Richard Blanco is the fifth presidential inaugural poet in U.S. history. His new book "How To Love a Country" deals with various socio-political issues in America.

He joined Boston Public Radio on Monday to give Jim and Margery a crash course in poetry. During the segment, he read a prose poem called Mango, Number 61 and a poem called Somewhere to Paris.

Mango, Number 61
By Richard Blanco

Pescado grande was number 14, while pescado chico, was number 12; dinero, money, was number 10. This was la charada, the sacred and obsessive numerology my abuela used to predict lottery numbers or winning trifectas at the dog track. The grocery stores and pawn shops on Flagler street handed out complementary wallet-size cards printed with the entire charada, numbers 1 through 100: number 70 was coco, number 89 was melón and number 61 wasmango. Mango was Mrs. Pike, the last americana on the block with the best mango tree in the neighborhood. Mamá would coerce her in granting us picking rights—after all, los americanos don’t eat mango, she’d reason. Mango was fruit wrapped in brown paper bags, hidden like ripening secrets in the kitchen oven Mango was the perfect house warming gift and a marmalade dessert with thick slices of cream cheese at birthday dinners and Thanksgiving. Mangos, watching like amber cat’s eyes. Mangos, perfectly still in their speckled maroon shells like giant unhatched eggs. Number 48 was cucaracha, number 36 was bodega, but mango was my uncle’s bodega, where everyone spoke only loud Spanish, the precious gold fruit towering in tres-por-un-peso pyramids. Mango was mango shakes made with milk, sugar and a pinch of salt—my grandfather’s treat at the 8th street market after baseball practice. Number 60 was sol, number 18 waspalma, but mango was my father and I under the largest shade tree at the edges of Tamiami park. Mango was abuela and I hunched over the counter covered with the Spanish newspaper, devouring the dissected flesh of the fruit slithering like molten gold through our fingers, the nectar cascading from our binging chins,abuela consumed in her rapture and convinced that I absolutely loved mangos.
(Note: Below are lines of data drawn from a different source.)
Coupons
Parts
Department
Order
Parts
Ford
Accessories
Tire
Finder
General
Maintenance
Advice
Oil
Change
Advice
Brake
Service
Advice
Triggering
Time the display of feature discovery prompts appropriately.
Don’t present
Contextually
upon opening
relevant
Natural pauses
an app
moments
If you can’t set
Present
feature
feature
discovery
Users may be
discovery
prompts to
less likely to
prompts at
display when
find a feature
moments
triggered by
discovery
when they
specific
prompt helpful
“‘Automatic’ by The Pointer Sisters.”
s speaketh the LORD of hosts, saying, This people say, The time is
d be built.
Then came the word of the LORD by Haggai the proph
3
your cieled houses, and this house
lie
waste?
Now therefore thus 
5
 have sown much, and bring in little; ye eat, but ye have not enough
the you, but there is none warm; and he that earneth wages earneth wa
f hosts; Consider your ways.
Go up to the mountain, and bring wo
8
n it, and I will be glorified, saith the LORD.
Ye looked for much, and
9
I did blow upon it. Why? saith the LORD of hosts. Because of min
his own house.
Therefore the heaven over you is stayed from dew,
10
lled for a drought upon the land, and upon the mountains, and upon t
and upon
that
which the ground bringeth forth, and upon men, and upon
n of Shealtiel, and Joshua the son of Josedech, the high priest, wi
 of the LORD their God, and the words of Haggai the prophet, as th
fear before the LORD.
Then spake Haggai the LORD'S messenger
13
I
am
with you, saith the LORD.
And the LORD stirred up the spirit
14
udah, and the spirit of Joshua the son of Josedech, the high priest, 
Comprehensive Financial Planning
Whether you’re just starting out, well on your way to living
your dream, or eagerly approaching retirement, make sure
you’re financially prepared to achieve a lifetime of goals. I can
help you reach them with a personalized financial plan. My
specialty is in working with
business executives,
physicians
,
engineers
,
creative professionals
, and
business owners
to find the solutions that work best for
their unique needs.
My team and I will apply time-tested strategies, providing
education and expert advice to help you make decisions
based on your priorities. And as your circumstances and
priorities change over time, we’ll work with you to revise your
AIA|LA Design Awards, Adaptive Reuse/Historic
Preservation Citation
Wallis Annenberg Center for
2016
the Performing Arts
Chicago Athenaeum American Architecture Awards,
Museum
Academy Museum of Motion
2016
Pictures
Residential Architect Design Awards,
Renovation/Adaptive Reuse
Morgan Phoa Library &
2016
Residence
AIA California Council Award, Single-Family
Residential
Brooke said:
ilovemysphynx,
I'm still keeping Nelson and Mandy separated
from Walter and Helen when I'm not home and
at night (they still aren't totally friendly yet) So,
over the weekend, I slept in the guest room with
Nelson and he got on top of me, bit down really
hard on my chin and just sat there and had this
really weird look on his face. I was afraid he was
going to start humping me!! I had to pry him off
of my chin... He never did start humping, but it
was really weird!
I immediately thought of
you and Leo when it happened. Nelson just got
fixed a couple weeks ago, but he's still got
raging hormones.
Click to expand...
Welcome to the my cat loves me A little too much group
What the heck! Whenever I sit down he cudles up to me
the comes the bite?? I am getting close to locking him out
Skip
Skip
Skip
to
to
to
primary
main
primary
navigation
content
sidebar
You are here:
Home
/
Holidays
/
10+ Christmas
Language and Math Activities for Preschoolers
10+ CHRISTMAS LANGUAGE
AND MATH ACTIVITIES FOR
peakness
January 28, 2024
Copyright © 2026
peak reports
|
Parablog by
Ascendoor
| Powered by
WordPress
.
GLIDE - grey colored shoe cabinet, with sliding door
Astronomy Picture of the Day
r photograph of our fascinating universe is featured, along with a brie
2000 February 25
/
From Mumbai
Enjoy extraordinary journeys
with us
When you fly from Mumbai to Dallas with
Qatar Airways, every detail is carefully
Those messy mangos. Number 79 was cubano—us, and number 93 was revolución, though I always thought it should be 58, the actual year of the revolution—the reason why, I’m told, we live so obsessively and nostalgically eating number 61's, mangos, here in number 87, América.

Somewhere to Paris
By Richard Blanco

The sole cause of a man’s unhappiness
is that he does not know how to stay quietly in his room.
--Pascal, Pensées

The vias of Italy turn to memory with each turn
and clack of the train’s wheels, with every stitch
of track we leave behind, the duomos return again
to my imagination, already imagining Paris—
a fantasy of lights and marble that may end
when the train stops at Gare de l’Est and I step
into the daylight. In this space between cities,
between the dreamed and the dreaming, there is
no map—no legend, no ancient street names
or arrows to follow, no red dot assuring me:
you are here—and no place else. If I don’t know
where I am, then I am only these heartbeats,
my breaths, the mountains rising and falling
like a wave scrolling across the train’s window.
I am alone with the moon on its path, staring
like a blank page, shear and white as the snow
on the peaks echoing back its light. I am this
solitude, never more beautiful, the arc of space
I travel through for a few hours, touching
nothing and keeping nothing, with nothing
to deny the night, the dark pines pointing
to the stars, this life, always moving and still.